FUDG is used to encode syntactic dependency structures. A dependency parse is a tree or tree-like structure representing syntactic head-modifier relationships (directed edges) between lexical items in the sentence (nodes). A traditional “vanilla” (CoNLL-style) dependency tree assumes that (a) every token has its own lexical node in the parse, (b) the parse forms a rooted tree (possibly with an additional root node), and (c) there are no other nodes in the parse. The FUDG representation relaxes some of these assumptions for greater flexibility in syntactic annotation. Extensions include:
- multiwords—lexical nodes may contain multiple tokens,
- coordination nodes—coordinate structures can be expressed unambiguously, and
- anaphoric (coindexation) edges.
Additionally, annotations are different in scope than often found in treebanking efforts:
-
Annotations can be partial. Many tokens, such as disfluencies, discourse markers, emoticons, vocatives, and punctuation, can be considered independent units of analysis or omitted from the parse entirely.
-
Multiple disconnected islands or fragments are OK. If the input juxtaposes multiple sentences/syntactic units connected only at a pragmatic or discourse level, they can be marked as separate “utterances.”
-
The level of structural granularity is not fixed. An annotation may group together nodes without fully elaborating the dependencies among them.

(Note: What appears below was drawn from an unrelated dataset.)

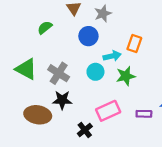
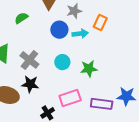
orange rectangle: (134, 44) -> (100, 22), moved
cyan arrow: (112, 56) -> (80, 34), moved
purple rectangle: (144, 114) -> (102, 104), size x1.5

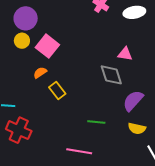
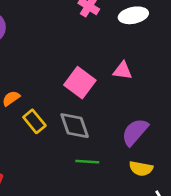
pink square: (47, 46) -> (80, 83), moved
gray diamond: (111, 75) -> (75, 126), moved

As a general principle, we suggest that if part of a sentence’s syntax is difficult or contested, it’s better to leave that part the annotation underspecified. The point is to record phenomena that we can train parsers to do.
To make these ideas more concrete, we will examine a sentence that illustrates the facets of our text-based annotation language. After detailing these facets in turn, we will give conventions for some specific syntactic phenomena in English.
The Graph Fragment Language (GFL) facilitates the creation of dependency trees and FUDG graphs with a simple and intuitive annotation language. It is a human-editable textual alternative to an annotation GUI. For example:
@ciaranyree it was on football wives , one of the players and his wife own smash burger
it > was** < on < [football wives]
one < of < (the > players)
his > wife
$x :: {one wife} :: and
$x > own** < [smash burger]
his = one
This represents the following node-word graph:
Note that the graph does not encode word order, so it should be thought of as supplementing (rather than replacing) the original sentence.
The specifics of the FUDG components of this annotation and their GFL notation will be elaborated below.
A FUDG annotation represents a data structure containing:
- lexical nodes (disjoint subsets of input tokens; every lexical node maps to one or more tokens, and every token is included in 0 or 1 lexical nodes),
- coordination nodes,
- fudge nodes,
- an optional root node,
- anaphoric edges (undirected), and
- directed syntactic edges between nodes (mostly untyped, though there are special kinds of edges into coordination nodes and fudge nodes).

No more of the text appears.